From Chapter 8: Rabid
This year would be Dick’s and my first Christmas as separated husband and wife. Did Hallmark make a tree ornament for that? I could think of a few designs. Maybe a wedding ring split in two with a busty British massage therapist holding the pieces. There could be a big bruise under the massage therapist’s eye from where the wife slugged her. The word separated always conjured up the image of a dismembered torso, with limbs scattered nearby. It felt pretty much like that.
But separated or not, Christmas was coming, and I was determined to make it a good one for the kids. I was proud of myself for taking the girls to see The Nutcracker as we’d always done as a family, and even prouder that I did not allow my gaze to linger too long on the well-endowed crotches of the male dancers. In addition to The Nutcracker, one of the most important traditions was the trip to the tree farm. This was what I kept in mind as the girls and I tromped through mucky brown fields to find a tannenbaum worth fighting over.
“Where’s all the snow?” Carli wanted to know. “Christmas is supposed to be white.”
Christmas is supposed to be a lot of things. “We still have two weeks.

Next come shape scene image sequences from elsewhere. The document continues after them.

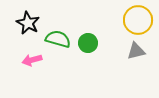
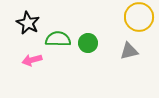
yellow circle: moved 1 px right, 3 px up
green semicircle: rotated 15 degrees counterclockwise
gray triangle: moved 7 px left
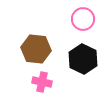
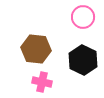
pink circle: moved 2 px up
black hexagon: moved 1 px down
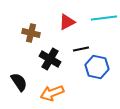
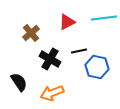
brown cross: rotated 36 degrees clockwise
black line: moved 2 px left, 2 px down
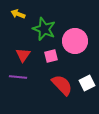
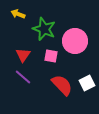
pink square: rotated 24 degrees clockwise
purple line: moved 5 px right; rotated 36 degrees clockwise
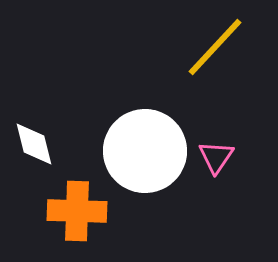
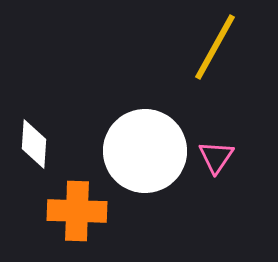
yellow line: rotated 14 degrees counterclockwise
white diamond: rotated 18 degrees clockwise
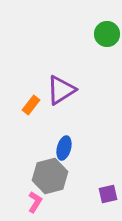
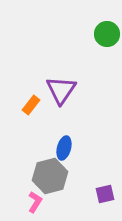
purple triangle: rotated 24 degrees counterclockwise
purple square: moved 3 px left
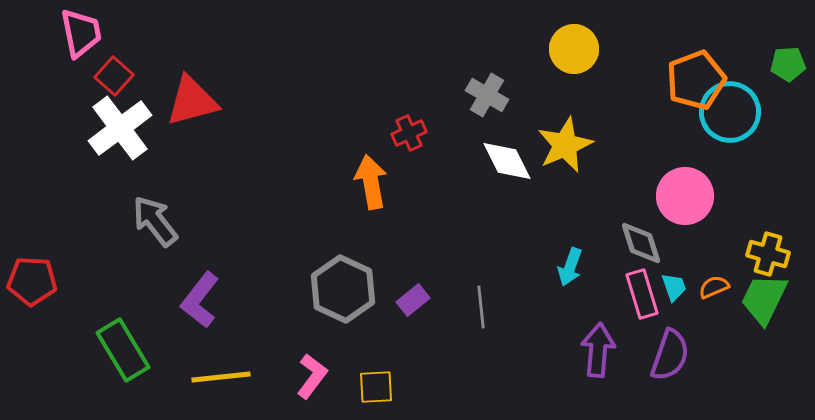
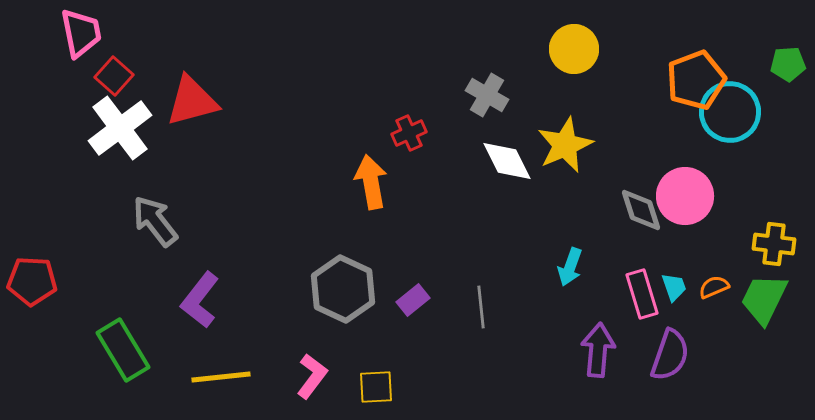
gray diamond: moved 33 px up
yellow cross: moved 6 px right, 10 px up; rotated 9 degrees counterclockwise
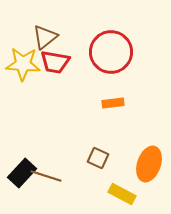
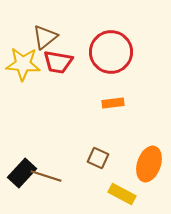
red trapezoid: moved 3 px right
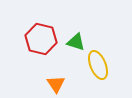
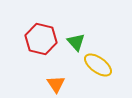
green triangle: rotated 30 degrees clockwise
yellow ellipse: rotated 32 degrees counterclockwise
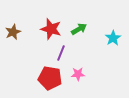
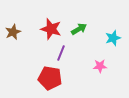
cyan star: rotated 14 degrees clockwise
pink star: moved 22 px right, 8 px up
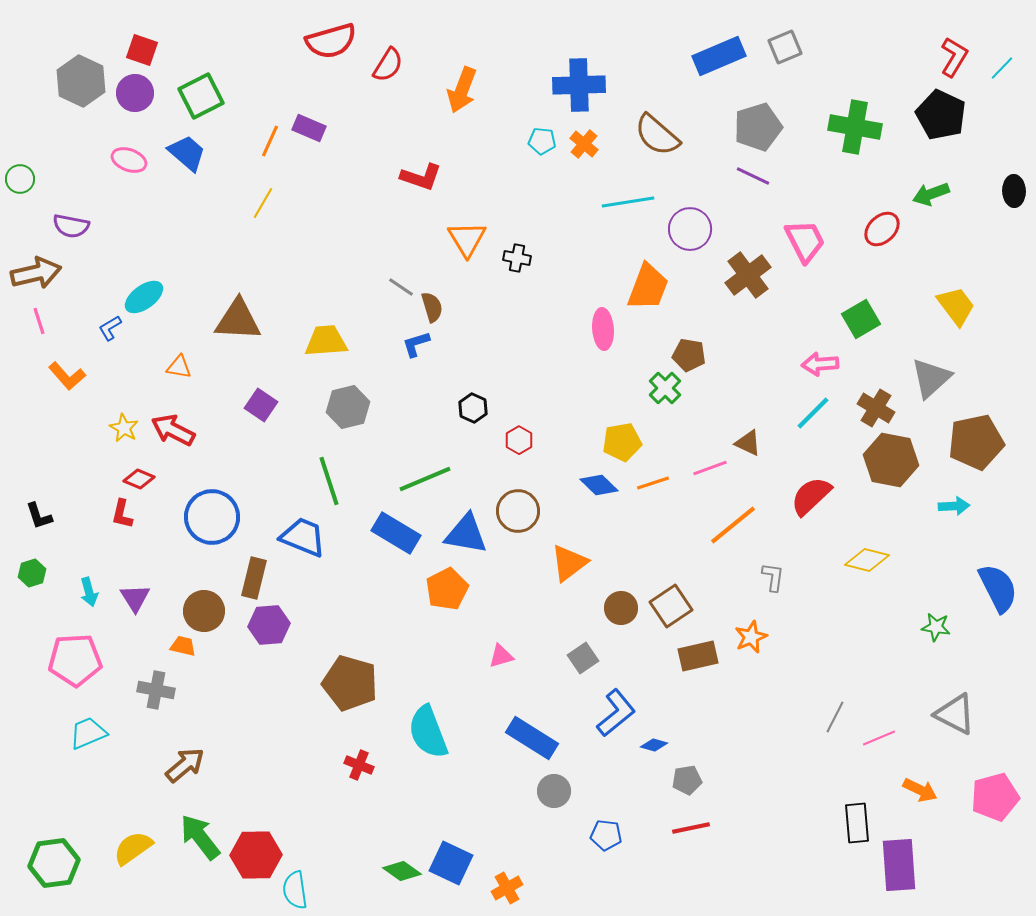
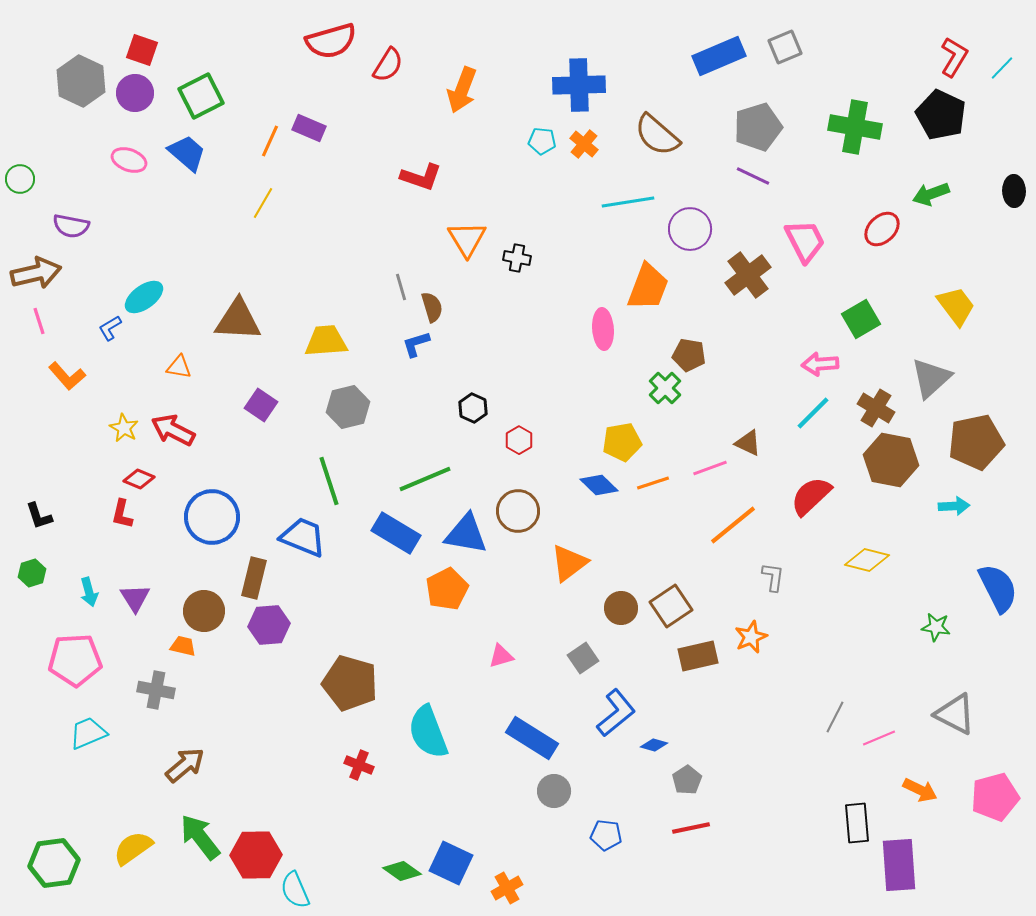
gray line at (401, 287): rotated 40 degrees clockwise
gray pentagon at (687, 780): rotated 24 degrees counterclockwise
cyan semicircle at (295, 890): rotated 15 degrees counterclockwise
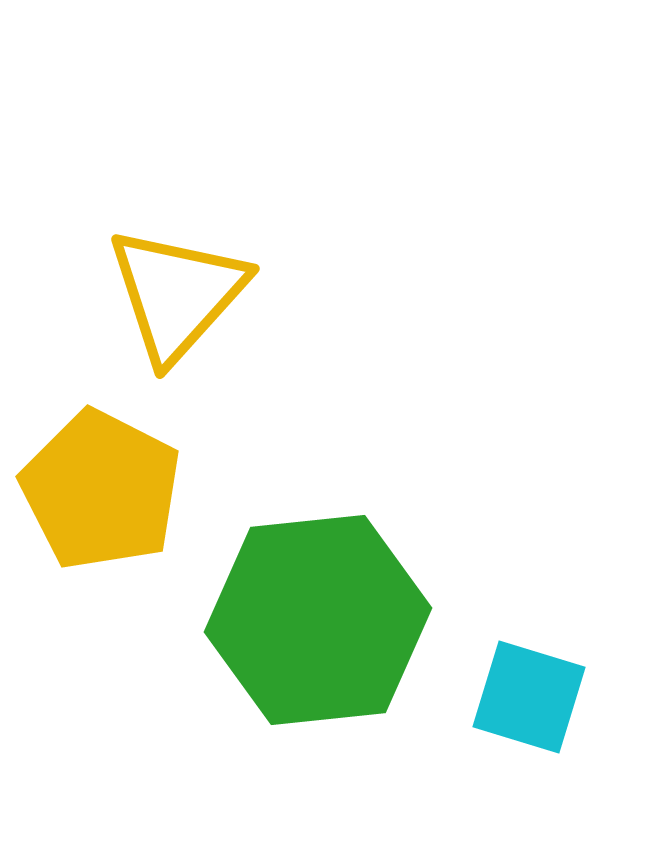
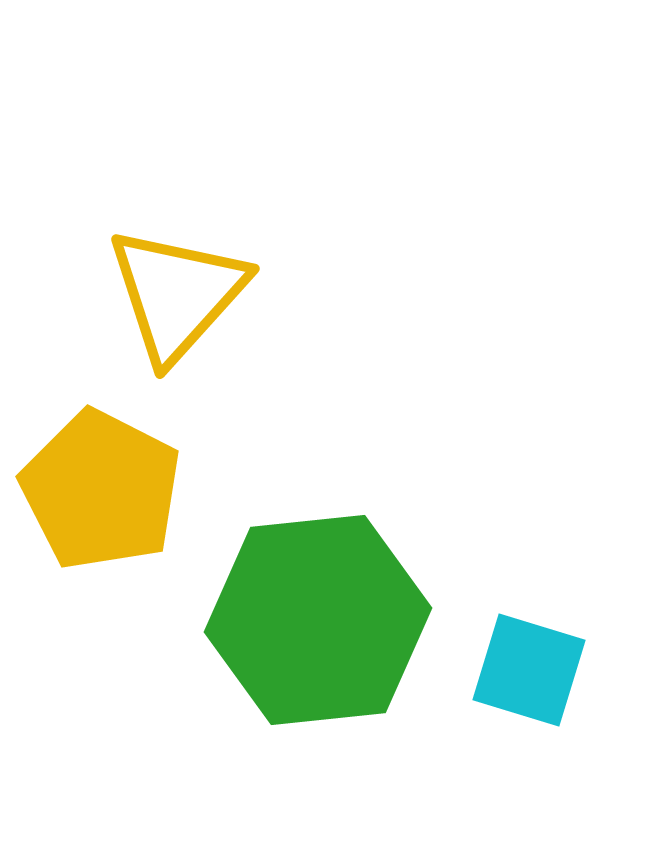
cyan square: moved 27 px up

I’m sure we’ll get some,” I said, lacing my voice with optimism.
“We might not, though,” Lily responded. I threw her a don’t start look, but her head was turned toward a family cutting down a tree. A father, mother, son and daughter. The father was tall and handsome and smiled a lot. He’d probably gotten laid last night. The mother was petite and adorable in her fuzzy red hat and matching mittens. Even the tree was perfect: gargantuan, majestic. They undoubtedly had cathedral ceilings and a huge window in which to display the tree. They’d load the tree with expensive ornaments but would also proudly display the popsicle-stick-and-glitter stars the kids made in preschool. You could just tell.
Carli ran ahead to a tall evergreen. She undoubtedly had tree envy after seeing that family’s selection. “How about this one, Mumma?”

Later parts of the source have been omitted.